Hipertermi cihazının da kemoterapinin etkisini artırması nedeniyle kanser tedavilerinin artık vazgeçilmezi olmaya başladığını anlatan Prof. Dr. Pehlivan, kanserle ilgili her türlü tedavinin bulunduğu ülkemizde bu cihazdan da olmadığını kaydederek sözlerini şöyle noktaladı: “İmmünolojik etkiyi arttıran bir de hipertermi tedavisi var. Hipertermi, ısı tedavisi ve öncelikle altını çizmek istediğim şey, tek başına bir tedavi şekli değil. Hiperterminin, özellikle radyoterapi ve kemoterapi ile kombine kullanılması gerekiyor ve yurt dışındaki merkezlerde genelde radyoterapi cihazları ile radyoterapi merkezleri içerisinde yan yana oluyor.
Hasta, hipertermiye girer ve oradan radyoterapiye alınır ya da tam tersi olur. Ama ikisi birlikte olur ve hipertermi, radyoterapinin etkinliğini artırır. Kemoterapinin etkinliğini artırdığına dair de datalar var. Ancak en önemlisi, immünolojik etkisinin de çok fazla olduğunun yapılan araştırmalarda ortaya çıkması. Türkiye’de maalesef derin hipertermi cihazı da yok. Bazı arkadaşlarımızda yüzeyel hipertermi cihazı var. Ancak bunlar sadece cildi ısıtıyor. İçeride, derinde yerleşmiş organlardaki tümörleri ısıtacak bir hipertermi cihazı Türkiye’de maalesef yok.
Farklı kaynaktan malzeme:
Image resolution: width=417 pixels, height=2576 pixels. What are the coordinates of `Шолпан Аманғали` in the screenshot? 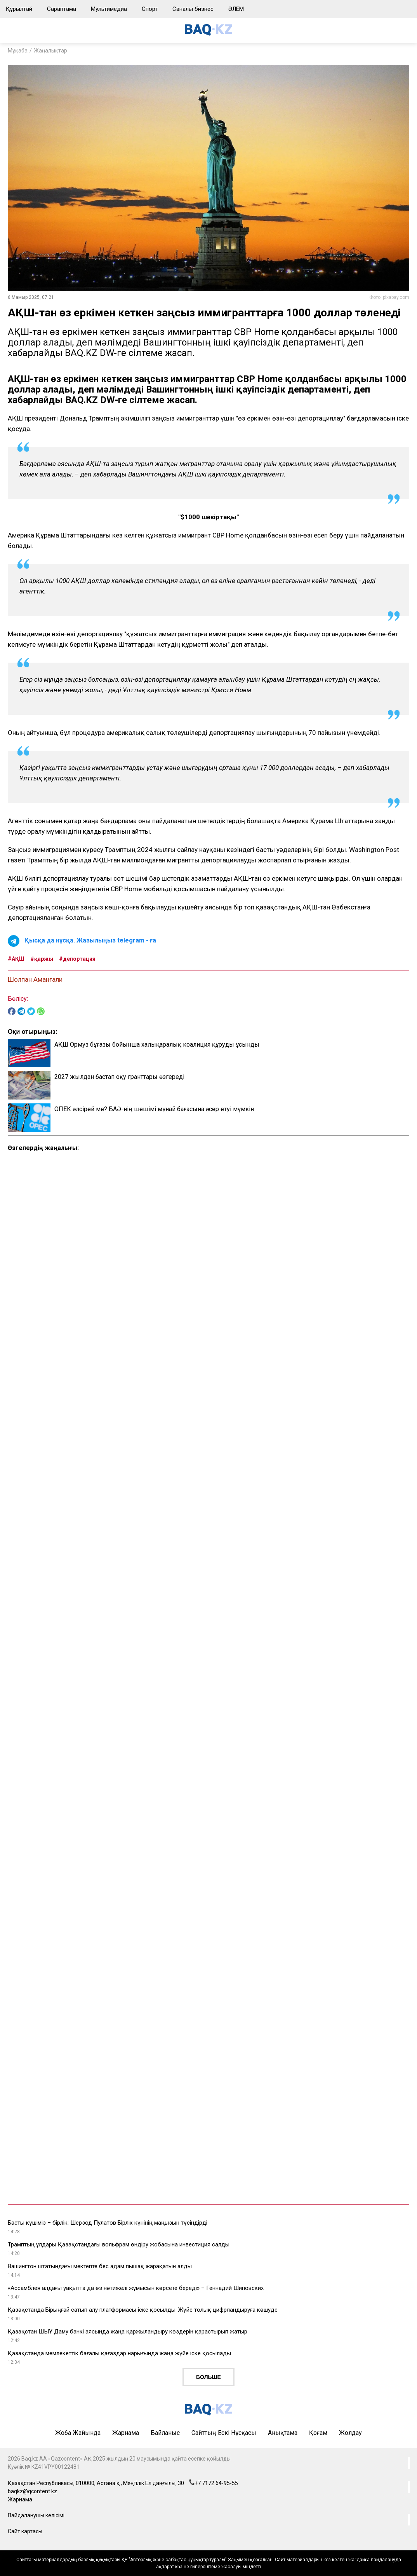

Hipertermi, hücreleri 43 dereceye kadar ısıtıyor ve bu derecede protein denatürasyonu yapıyor. Yani proteinin yapısını, hücre zarının yapısını bozuyor. Salgılattığı stokinler etkisiyle, beraberinde uygulanan radyoterapi veya kemoterapinin etkinliğini arttırıyor. Türkiye’deki radyasyon onkolojisi merkezlerinde mutlaka bu cihazların olması gerekiyor. Bunlar olmadan kanser tedavileri artık yeni paradigmalar sebebiyle eksik olacak gibi görünüyor.”